Ivan Savvich Nikitin (Ива́н Са́ввич Ники́тин) (Voronezh – , Voronezh) was a Russian poet.

Born in Voronezh into a merchant family, Nikitin was educated in a seminary until 1843. His father's violence and alcoholism brought the family to ruin and forced young Ivan to provide for the household by becoming an innkeeper. After his first publications, he joined a circle of local intelligentsia that included his future biographer (and the editor of his collected works) Mikhail De-Poulet. He taught himself French and German and read widely in world literature, and in 1859 he opened a bookstore and library that became an important center of literary and social life in Voronezh.

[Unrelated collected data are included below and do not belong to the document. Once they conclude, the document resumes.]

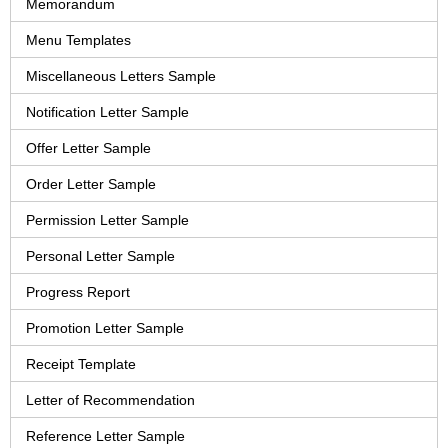
Memorandum
Menu Templates
Miscellaneous Letters Sample
Notification Letter Sample
Offer Letter Sample
Order Letter Sample
Permission Letter Sample
Personal Letter Sample
Progress Report
Promotion Letter Sample
Receipt Template
Letter of Recommendation
Reference Letter Sample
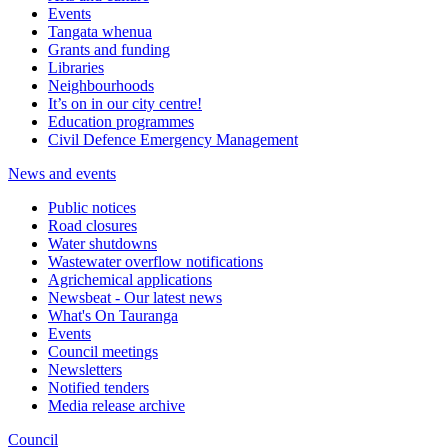
Events
Tangata whenua
Grants and funding
Libraries
Neighbourhoods
It’s on in our city centre!
Education programmes
Civil Defence Emergency Management
News and events
Public notices
Road closures
Water shutdowns
Wastewater overflow notifications
Agrichemical applications
Newsbeat - Our latest news
What's On Tauranga
Events
Council meetings
Newsletters
Notified tenders
Media release archive
Council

His first poems appeared in 1849 and his first collection in 1856; his 1858 poem "Kulak" was his most successful with both critics and the public. A second collection came out in 1859, and a prose "Seminarist's Diary" was published in 1861. Some of his poems became the basis for popular songs, set to music by such composers as Vasily Kalinnikov, Eduard Nápravník, and Nikolai Rimsky-Korsakov. D. S. Mirsky wrote that his "principal claim to attention" was in "his realistic poems of the life of the poor":
He was inclined sometimes to idealize and sentimentalize them, but his best things are free from this sin. There is an almost epic calm in the long, uneventful, and powerful Night Rest of the Drivers, and an unsweetened realism in such poems of tragic misery as The Tailor. In Kulák, his opus magnum, Nikitin introduced into poetry the methods of realistic prose. He succeeds in evoking pity and terror by the simple account of sordid and trivial misery. But he was not strong enough to create a really new art or a really new attitude to poetry.

Nikita Khrushchev was extremely fond of Nikitin's verse.